I recently had a question from Wendy, asking if I cook more French dishes or American dishes. I admit, I hadn’t ever really thought about it. What do I consider American ? What do I consider French ? Even if I have spent half my life in each country, my adult life has been in France, so my culinary influence is definitely rooted here.
So here are some culinary differences that I would consider to be different between the 2 countries, knowing I have not lived in the States for over 20 years, so my view might be flawed.
Veggies at every meal, fruit often. Protein + a veggie is my typical meal, often with a bit of rice, pasta or potato, for both lunch and dinner. I didn’t know so many different vegetables existed before moving here. Fruit is a big part of the meal, but at the end as a dessert. I sometimes have my fruit with my meal but French people often look at me like I am odd.

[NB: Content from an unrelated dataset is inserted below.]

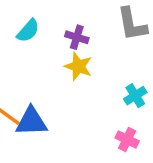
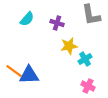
yellow star: (78, 66) -> (69, 46), moved, turned -30
cyan cross: (135, 96) -> (85, 59), moved

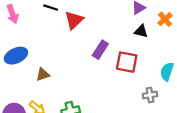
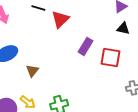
brown triangle: (43, 74) -> (32, 71), turned -32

Protein. The French are big on meat and fish, and we have a protein with
almost every meal.
My husband would have a meltdown if we didn’t have meat or fish at each meal.

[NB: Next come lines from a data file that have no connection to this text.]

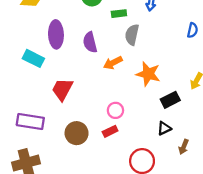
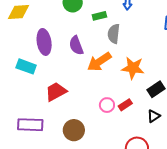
orange arrow: (113, 63) -> (99, 62), size x1.4
red trapezoid: (62, 89) -> (56, 92), turned 40
red rectangle: (110, 131) -> (125, 105), moved

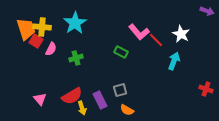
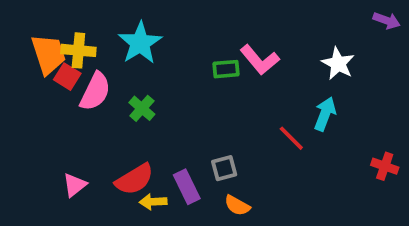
red line: (156, 40) -> (291, 138), moved
pink semicircle: (51, 49) -> (95, 92), size x1.5
green rectangle: (121, 52) -> (226, 69), moved, turned -32
green cross: (76, 58) -> (142, 108), turned -32
pink triangle: (40, 99) -> (75, 185), turned 32
yellow arrow: (82, 108) -> (153, 202), turned 104

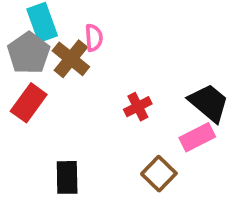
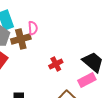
brown cross: (71, 59) -> (21, 39), turned 36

Sandwiches are the exception. I know many people bring a sandwich for lunch in the US, but in France, a sandwich is for a picnic or if you are rushed …but since most people take 30 to 45 minutes for lunch, you have the time to eat a meal. Whenever I suggest to my husband that we have a sandwich on the weekend, he freaks out. “A sandwich is not a meal”. My last sandwich was when I was in Italy over a month ago :
Casseroles don’t exist. I don’t know why, but I don’t even think there is a French word for casserole.
Big breakfasts do not exist either. However, this is the one meal where there is definitely American influence. I often eat protein pancakes, muffins or eggs. While muffins are more common, you can only find pancakes in an American restaurant.
Sauces ! Many of the dishes have sauces, especially in a restaurant, and this is something I never do at home. Sauces are just not my thing.
What do you consider typically American ? typically French ?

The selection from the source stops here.